Şu an AI pazarını yalnızca birkaç dev şirket kontrol ediyor: OpenAI, Meta, Google gibi. Bu firmaların geliştirdiği modeller; eğitimden savunmaya, ekonomi stratejilerine kadar birçok alanda etkili. Hükümetler bile bu teknolojilere yetişmekte zorlanıyor. xAI’nin Telegram’a entegre edilmesi ve mesajlaşma, kimlik doğrulama, kripto para özellikleriyle birleşmesi, bu *güç birikimini* daha da artırıyor.
Bu nedenle bir tercih yapmak zorundayız: AI’nin az sayıda şirket tarafından *tekelleştirilmesini* mi kabul edeceğiz, yoksa şeffaf katkı takibi ve adil ödül mekanizmaları içeren *açık sistemleri* mi inşa edeceğiz?
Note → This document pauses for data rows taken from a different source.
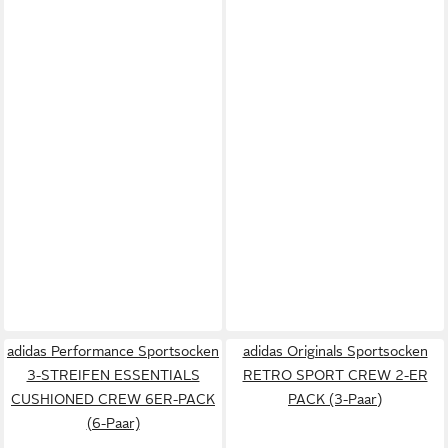
adidas Performance Sportsocken
adidas Originals Sportsocken
3-STREIFEN ESSENTIALS
RETRO SPORT CREW 2-ER
CUSHIONED CREW 6ER-PACK
PACK (3-Paar)
(6-Paar)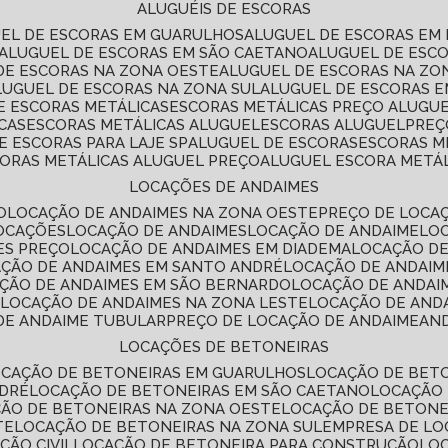
ALUGUÉIS DE ESCORAS
UEL DE ESCORAS EM GUARULHOS
ALUGUEL DE ESCORAS EM
ALUGUEL DE ESCORAS EM SÃO CAETANO
ALUGUEL DE ESC
 DE ESCORAS NA ZONA OESTE
ALUGUEL DE ESCORAS NA Z
ALUGUEL DE ESCORAS NA ZONA SUL
ALUGUEL DE ESCORAS 
DE ESCORAS METÁLICAS
ESCORAS METÁLICAS PREÇO ALUGU
CAS
ESCORAS METÁLICAS ALUGUEL
ESCORAS ALUGUEL
PRE
E ESCORAS PARA LAJE SP
ALUGUEL DE ESCORAS
ESCORAS M
CORAS METÁLICAS ALUGUEL PREÇO
ALUGUEL ESCORA METÁ
LOCAÇÕES DE ANDAIMES
O
LOCAÇÃO DE ANDAIMES NA ZONA OESTE
PREÇO DE LOCA
LOCAÇÕES
LOCAÇÃO DE ANDAIMES
LOCAÇÃO DE ANDAIME
LO
ES PREÇO
LOCAÇÃO DE ANDAIMES EM DIADEMA
LOCAÇÃO D
AÇÃO DE ANDAIMES EM SANTO ANDRÉ
LOCAÇÃO DE ANDAIM
AÇÃO DE ANDAIMES EM SÃO BERNARDO
LOCAÇÃO DE ANDAI
E
LOCAÇÃO DE ANDAIMES NA ZONA LESTE
LOCAÇÃO DE AND
 DE ANDAIME TUBULAR
PREÇO DE LOCAÇÃO DE ANDAIME
AN
LOCAÇÕES DE BETONEIRAS
OCAÇÃO DE BETONEIRAS EM GUARULHOS
LOCAÇÃO DE BET
NDRÉ
LOCAÇÃO DE BETONEIRAS EM SÃO CAETANO
LOCAÇÃO
ÇÃO DE BETONEIRAS NA ZONA OESTE
LOCAÇÃO DE BETON
TE
LOCAÇÃO DE BETONEIRAS NA ZONA SUL
EMPRESA DE L
ÇÃO CIVIL
LOCAÇÃO DE BETONEIRA PARA CONSTRUÇÃO
LO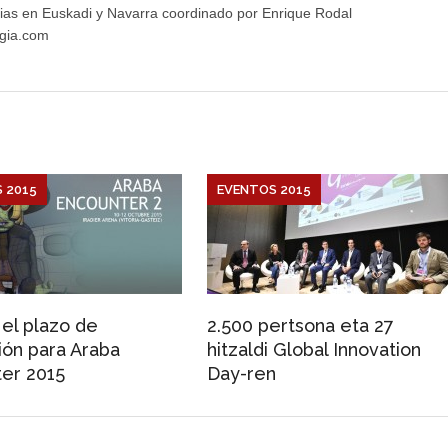
ias en Euskadi y Navarra coordinado por Enrique Rodal
gia.com
 2015
EVENTOS 2015
 el plazo de
2.500 pertsona eta 27
ción para Araba
hitzaldi Global Innovation
er 2015
Day-ren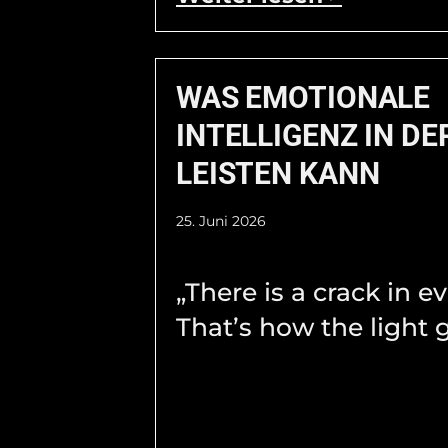
WAS EMOTIONALE
INTELLIGENZ IN DE
LEISTEN KANN
25. Juni 2026
„There is a crack in e
That’s how the light g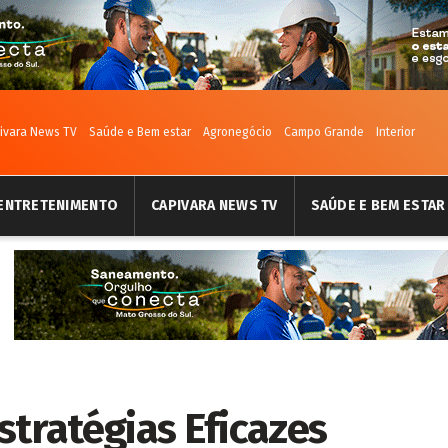
ivara News TV
Saúde e Bem estar
Agronegócio
Campo Grande
Interior
ENTRETENIMENTO
CAPIVARA NEWS TV
SAÚDE E BEM ESTAR
stratégias Eficazes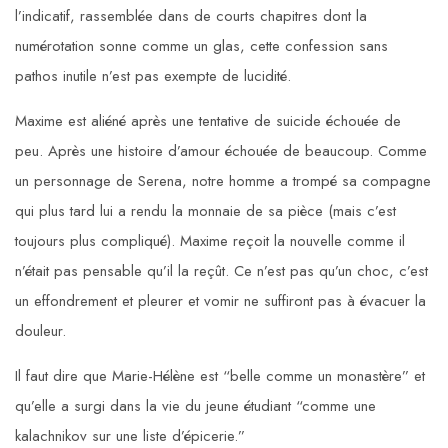
l’indicatif, rassemblée dans de courts chapitres dont la
numérotation sonne comme un glas, cette confession sans
pathos inutile n’est pas exempte de lucidité.
Maxime est aliéné après une tentative de suicide échouée de
peu. Après une histoire d’amour échouée de beaucoup. Comme
un personnage de Serena, notre homme a trompé sa compagne
qui plus tard lui a rendu la monnaie de sa pièce (mais c’est
toujours plus compliqué). Maxime reçoit la nouvelle comme il
n’était pas pensable qu’il la reçût. Ce n’est pas qu’un choc, c’est
un effondrement et pleurer et vomir ne suffiront pas à évacuer la
douleur.
Il faut dire que Marie-Hélène est “belle comme un monastère” et
qu’elle a surgi dans la vie du jeune étudiant “comme une
kalachnikov sur une liste d’épicerie.”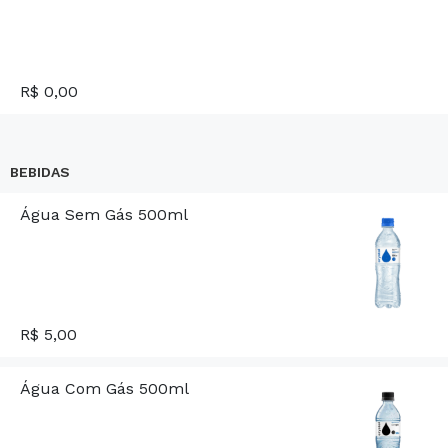
R$ 0,00
BEBIDAS
Água Sem Gás 500ml
R$ 5,00
Água Com Gás 500ml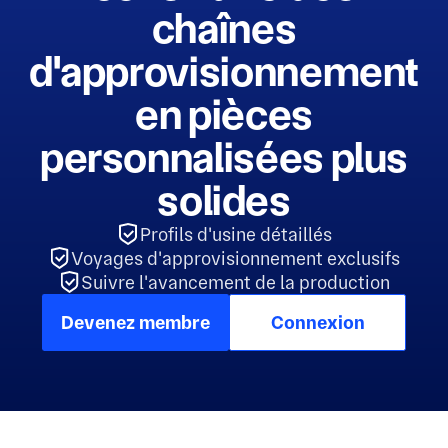
chaînes
d'approvisionnement
en pièces
personnalisées plus
solides
Profils d'usine détaillés
Voyages d'approvisionnement exclusifs
Suivre l'avancement de la production
Devenez membre
Connexion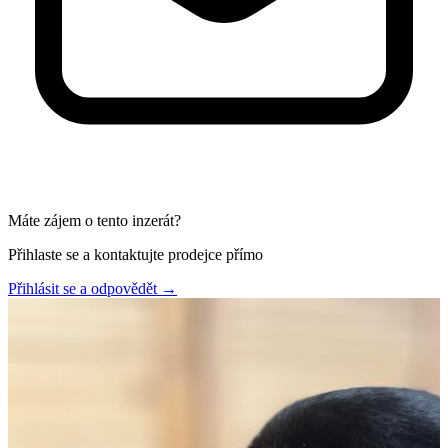
Máte zájem o tento inzerát?
Přihlaste se a kontaktujte prodejce přímo
Přihlásit se a odpovědět
→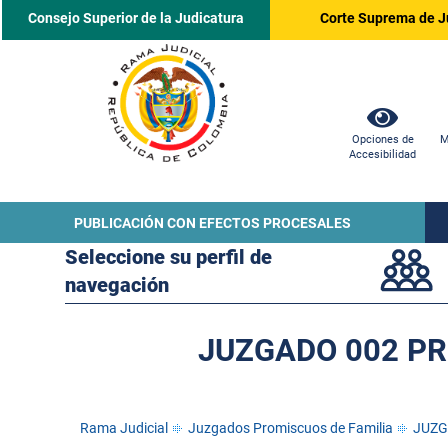
Consejo Superior de la Judicatura
Corte Suprema de J
Opciones de
M
Accesibilidad
PUBLICACIÓN CON EFECTOS PROCESALES
Seleccione su perfil de
navegación
JUZGADO 002 PR
Rama Judicial
Juzgados Promiscuos de Familia
JUZG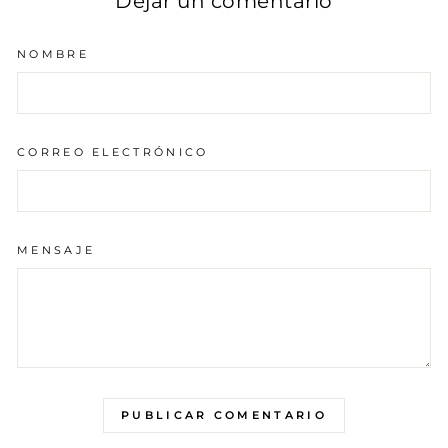
Dejar un comentario
NOMBRE
CORREO ELECTRÓNICO
MENSAJE
PUBLICAR COMENTARIO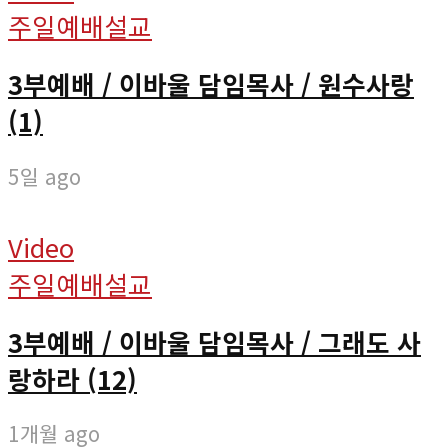
주일예배설교
3부예배 / 이바울 담임목사 / 원수사랑
(1)
5일 ago
Video
주일예배설교
3부예배 / 이바울 담임목사 / 그래도 사
랑하라 (12)
1개월 ago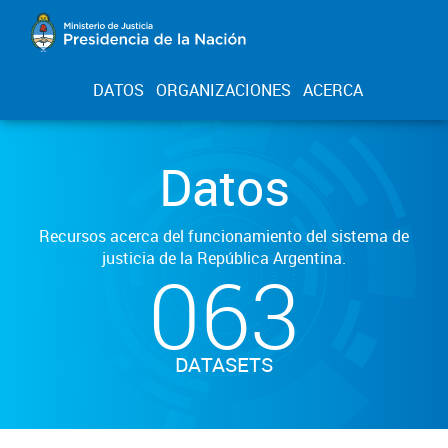
DATOS
ORGANIZACIONES
ACERCA
Datos
Recursos acerca del funcionamiento del sistema de
justicia de la República Argentina.
063
DATASETS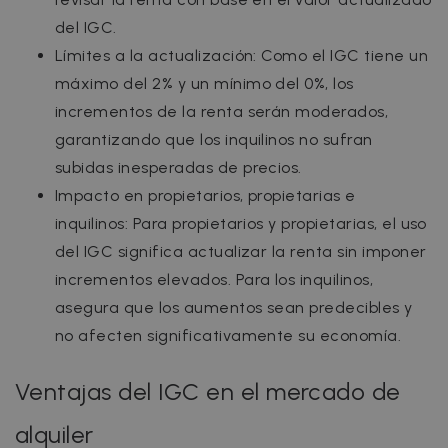
del IGC.
Límites a la actualización: Como el IGC tiene un
máximo del 2% y un mínimo del 0%, los
incrementos de la renta serán moderados,
garantizando que los inquilinos no sufran
subidas inesperadas de precios.
Impacto en propietarios, propietarias e
inquilinos: Para propietarios y propietarias, el uso
del IGC significa actualizar la renta sin imponer
incrementos elevados. Para los inquilinos,
asegura que los aumentos sean predecibles y
no afecten significativamente su economía.
Ventajas del IGC en el mercado de
alquiler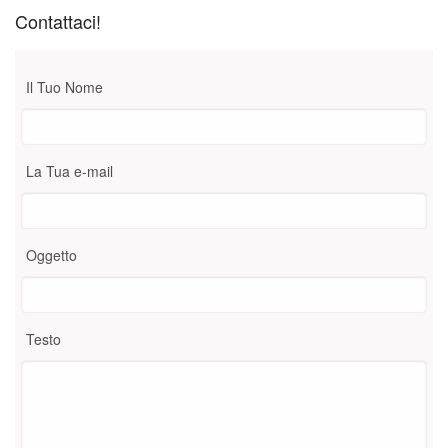
Contattaci!
Il Tuo Nome
La Tua e-mail
Oggetto
Testo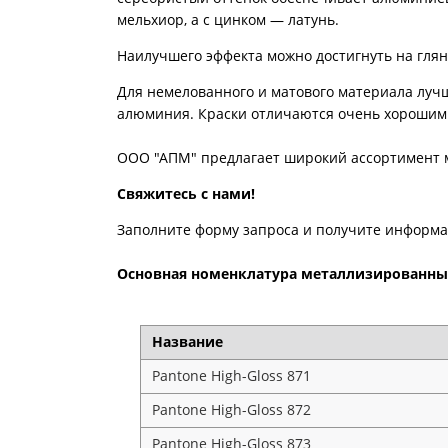
мельхиор, а с цинком — латунь.
Наилучшего эффекта можно достигнуть на гля
Для немелованного и матового материала луч
алюминия. Краски отличаются очень хорошим 
ООО "АПМ" предлагает широкий ассортимент м
Свяжитесь с нами!
Заполните форму запроса и получите информац
Основная номенклатура металлизированных
Название
Pantone High-Gloss 871
Pantone High-Gloss 872
Pantone High-Gloss 873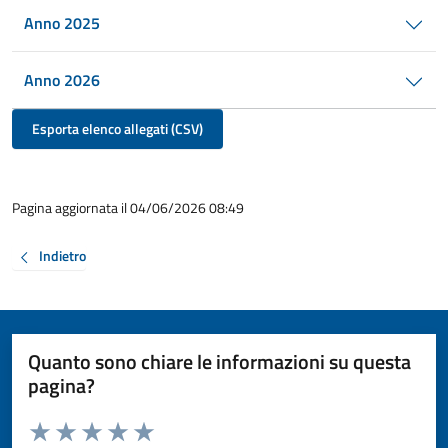
Anno 2025
Anno 2026
Esporta elenco allegati (CSV)
Pagina aggiornata il 04/06/2026 08:49
Indietro
Quanto sono chiare le informazioni su questa
pagina?
Valuta da 1 a 5 stelle la pagina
Bu dönüşüm, sadece hizmet şartlarını değiştirmekle olmaz. Bunun için ‘katkı hakkı’, ‘ödül hakkı’ ve ‘takdir hakkı’ gibi yeni *hak kategorileri* tanımlanmalı. Bunların işlemesi için dijital cüzdanlar, kimlik doğrulama sistemleri ve yönetişim altyapıları gibi *tam teşekküllü bir yapı* da gerekiyor. Veri artık *atık* değil, emektir.
Aynı zamanda verinin yarattığı değeri yasal olarak tanıyan bir çerçeveye de ihtiyaç var. Şu ana kadar dünya genelinde milyarlarca insan hiçbir karşılık almadan AI sistemlerini destekledi. Fakat bu böyle devam edemez. İnsanlar katkı sunduklarının farkına vardığında, doğal olarak "Ne kadar hak ediyorum?" sorusu gelecek.
Peki biz gerçekten bu katkı sahiplerine ödeme yapmaya hazır mıyız? AI, gezegenin en güçlü varlığı haline gelmek üzereyken bu *güç*, şeffaflıktan uzak özel şirketlerin elinde yoğunlaşırsa, toplum olarak elimizden kaçırdığımız bir fırsatla baş başa kalabiliriz. Şimdi, çalışmayan sistemi kabul edip daha güçlü bir *zeka tabanlı ekonomi* inşa etme zamanıdır.